Recientemente François Jaran ha publicado un estudio, dedicado a la “ontología de la realidad histórica”, en el que trata de esclarecer justamente esta cuestión (Jaran, 2019). Tras un rápido repaso del pensamiento de los neokantianos Windelband y Rickert, centra su atención en el estudio de Dilthey, Heidegger, Collingwood y Ricoeur. Analiza con especial detenimiento las reflexiones de Heidegger acerca de lo que este llama las “antigüedades” (Altertümer). Lo originariamente histórico, según Heidegger, no son las cosas, sino nuestra propia existencia, el Dasein. Como existentes llevamos ya implícita en el ser, antes incluso de tener conciencia histórica, la marca del pasado en nuestras preinterpretaciones y prejuicios. Somos constitutivamente históricos, somos nuestro pasado. Por otro lado, las antigüedades que se guardan en los museos son objetos tan presentes, tan en el presente, como cualesquiera otros. No pertenecen al pasado en el sentido de haber pasado (vergangen sein), ya que siguen existiendo; incluso, en algunos casos (piénsese por ejemplo en algunos “edificios históricos”), siguen estando en uso. ¿Qué es lo que les confiere su carácter histórico? Según Heidegger, su pertenencia a un mundo del pasado; o sea su pertenencia al mundo de un Dasein sido (en rigor, la existencia humana no “pasaría”, como la de las cosas, sino que simplemente “habría sido”), que como tal ya no existe. “Las antigüedades todavía existentes tienen carácter de ‘pasadas’ e históricas por su pertenencia en tanto que útiles al, y su procedencia como tales del, mundo sido de un Dasein sido ahí (da-gewesen)” (Heidegger, 1993: 380s)11. Sin la existencia humana, por tanto, las cosas no tendrían carácter histórico. Pero esto no significa, para Heidegger, que el ser humano proyecte subjetivamente la historicidad en las cosas. Esta es inherente a las cosas mismas en tanto que pertenecen al mundo de un Dasein, que siempre, no lo olvidemos, es, o está, en un mundo (In-der-Welt-sein). La historicidad pertenece constitutivamente a las cosas por su integración en un mundo histórico, por su Weltgeschichtlichkeit. Sujeto y objetos serían, en este sentido, en tanto que integrantes del Dasein (fuente de toda historicidad), igualmente históricos.

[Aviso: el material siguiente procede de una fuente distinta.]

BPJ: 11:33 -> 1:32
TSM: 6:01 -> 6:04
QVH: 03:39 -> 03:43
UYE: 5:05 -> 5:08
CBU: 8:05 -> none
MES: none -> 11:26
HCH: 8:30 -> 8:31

Pese a estos análisis, afirma Jaran, la ontología de los entes u objetos históricos no pasa en Heidegger de ser una cuestión sucesivamente aplazada, que queda finalmente en un simple esbozo. El re-enactment de Collingwood, por otra parte, con su reducción de la historia a una actualización o réplica perfecta de los acontecimientos (o, lo que para Collingwood es lo mismo, de los pensamientos) del pasado, no puede dar razón del ser histórico, en opinión de Jaran, porque el acontecimiento original no se distinguiría, esencial y ontológicamente, de su reactualización por parte del historiador. Además, tanto el análisis que lleva a cabo Heidegger de las “antigüedades” como el que hace Collingwood de los “artefactos” serían insuficientes, porque en ambos casos, según él, se trataría de meras “representaciones de otra cosa, de algo propiamente histórico, sin ser ellos mismos lo que lleva el carácter histórico” (Jaran, 2019: 174). Algo distinto ocurriría con el concepto de “huella” (trace) propuesto por Ricoeur.

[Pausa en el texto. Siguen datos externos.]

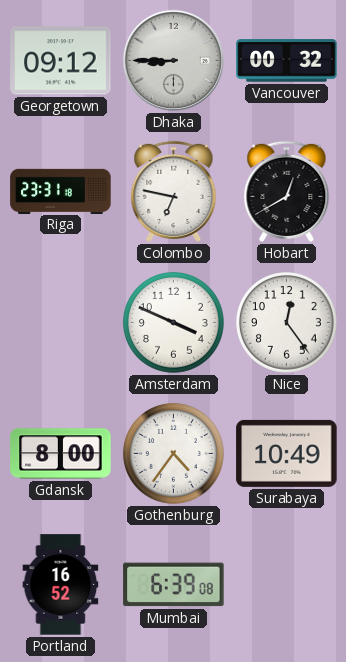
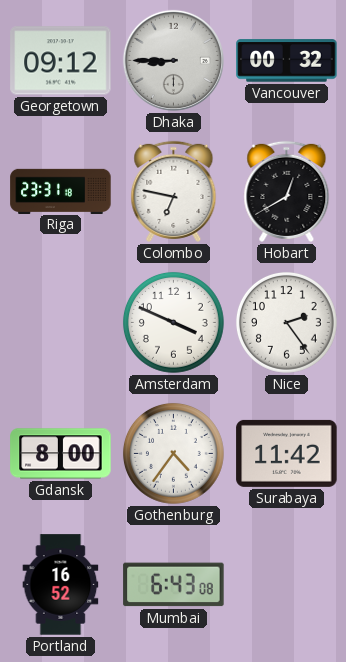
Nice: 12:24 -> 2:24
Surabaya: 10:49 -> 11:42
Mumbai: 6:39 -> 6:43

Desde luego tiene razón Ricoeur cuando afirma que el lugar en el que se hace patente la historicidad no son los documentos ni los monumentos. Los primeros quieren dejar constancia, ser testimonio, por eso se conservan en archivos; los segundos tienen además voluntad conmemorativa, por eso son públicos y están patrocinados por el poder. Las huellas, en cambio (las pisadas del cazador, el impacto de la presencia del hombre en el paisaje, los restos de metralla en un muro...), carecen en cuanto tales de intencionalidad, son meras marcas dejadas por el hombre al actuar; no “representan” su acción, sino que son parte o consecuencia directa de ella. La idea se encuentra ya en Lévinas, de quien Ricoeur se declara deudor: “La huella tiene de excepcional respecto de otros signos que significa al margen de toda intención de ser signo y al margen de todo proyecto que la convierta en objetivo”12. La huella, dice Ricoeur (siguiendo esta vez a Heussi) representa el pasado, pero no en el sentido de que lo reproduzca, sino de que hace sus veces: “La huella, en efecto, en tanto que dejada por el pasado, vale por él; ejerce respecto de él una función de ‘lugartenencia’ (lieutenance), de ‘representación’ (représentance)” (Ricoeur, 2005: 253ss): Vertretung pues, no Vorstellung.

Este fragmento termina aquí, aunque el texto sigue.